At ANE, Schenk is responsible for expanding the footprint for the organization across the United States and directing the relationships with member agencies and ANE carriers. “Some networks out there are either strong or nimble; the larger you become, the greater the challenge to implement minor modifications,” she says. “ANE is both strong and nimble, which was a huge attraction. We have a great solid foundation that allows us to adapt quickly to the rapidly changing industry and build ANE into an exceptional network. As we expand, it is critically important to stay true to what we do best and not deviate. We must also remain steadfast in our commitment to excellence.”
Delivering network success
That’s the message that all three women bring to their networks—success starts on a solid footing. Swan is an advocate for collaboration, a position she takes seriously. “For our network, culture is critical for success. It’s important that our employees understand the value of member relationships so that we can help guide their agencies to the next level.”
As are the relationships with employees, which Swan says comes first, and with carriers. “Without our carriers, we wouldn’t have members.”
Like Swan, Schenk sees the success of any agent or broker network hinging on three components: “the network itself, the members of the network, which would be the agents, and the third piece of that would be the carriers,” she says. “I actually sat in the seats of all three, which provides me with their vantage points and gives me credibility because they know I’ve been in their position and can understand the challenges they face.”
The language, from Bertolini’s perspective, is one of transparency and honesty. It’s the transparency, she says, that strengthens the networks the most. “Years ago, network clusters, aggregators—whatever you want to call them—had a definite negative connotation. They were purely aggregating premium and not bringing any real value to the table.”
Fortunately, she says, that’s changed. “We pride our selves on transparency on an individual level with our agencies and from a network organizational perspective, whether that’s in our contracts or our profit-sharing calculations.”
That transparency has given agencies the confidence to rely on their networks for resources and information as market challenges emerge. Such was the case with COVID-19. “It’s very important that agents and networks fully understand what they’re working with and what the exposures are,” says Schenk.
Schenk adds that agents and brokers can use the data analytics their networks provide to measure the financial impact on their organizations from such events. “The industry is rapidly shifting, and it’s critically important that agents are empowered to position themselves in the marketplace.”
Changing demographics
Another factor is on everyone’s radar: the increasing talent gap.
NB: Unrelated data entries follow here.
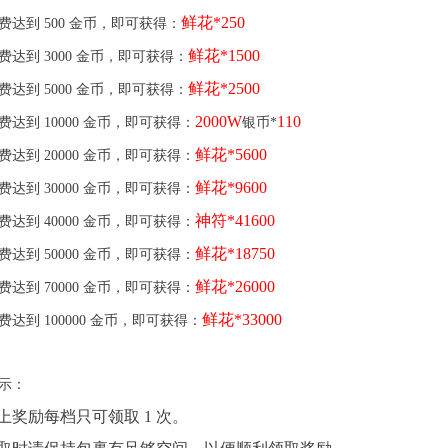
鲜花*250
费达到
500 金币，即可获得：
鲜花*1500
费达到
3000 金币，即可获得：
鲜花*2500
费达到
5000 金币，即可获得：
2000W
110
费达到
10000 金币，即可获得：
银币*
鲜花*5600
费达到
20000 金币，即可获得：
鲜花*9600
费达到
30000 金币，即可获得：
神符*41600
费达到
40000 金币，即可获得：
鲜花
*
18750
费达到
50000 金币，即可获得：
鲜花*26000
费达到
70000 金币，即可获得：
鲜花*33000
费达到
100000 金币，即可获得：
示：
上奖励每档只可领取 1 次。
This is an area where Bertolini says women can bring that collaborative effort and mentoring not only to attract Millennials to the industry, but to help them create a career path.
That may do a good deal to move women into more leadership roles, which Bertolini says would bring even more collaboration to the industry. She sees the industry as still predominantly male-dominated, and she believes the younger workforce may help shift more toward more female leadership. In her own network, she sees fewer women at the helm than she had hoped. “We have 240 affiliates. I would guess roughly 45 to 50 are female-led agencies. In the next generation workforce, there need to be more women in executive roles and other leadership roles.”
Yet as both Bertolini and Swan point out, men are crucial to the success of women in the insurance industry. “In my entire career, there’s been a man who has recognized that I can make a contribution,” says Swan. “It’s also important that women support each other and lift each other up, so when there’s an opportunity to advance, they will be ready.”
Schenk adds that women are often viewed as the trailblazers of the industry. “This comes with a great deal of responsibility, and it’s critical that we continue to mentor the next generation of women leaders in our industry.”
The author
Lori Widmer is a Philadelphia-based writer and editor who specializes in insurance and risk management.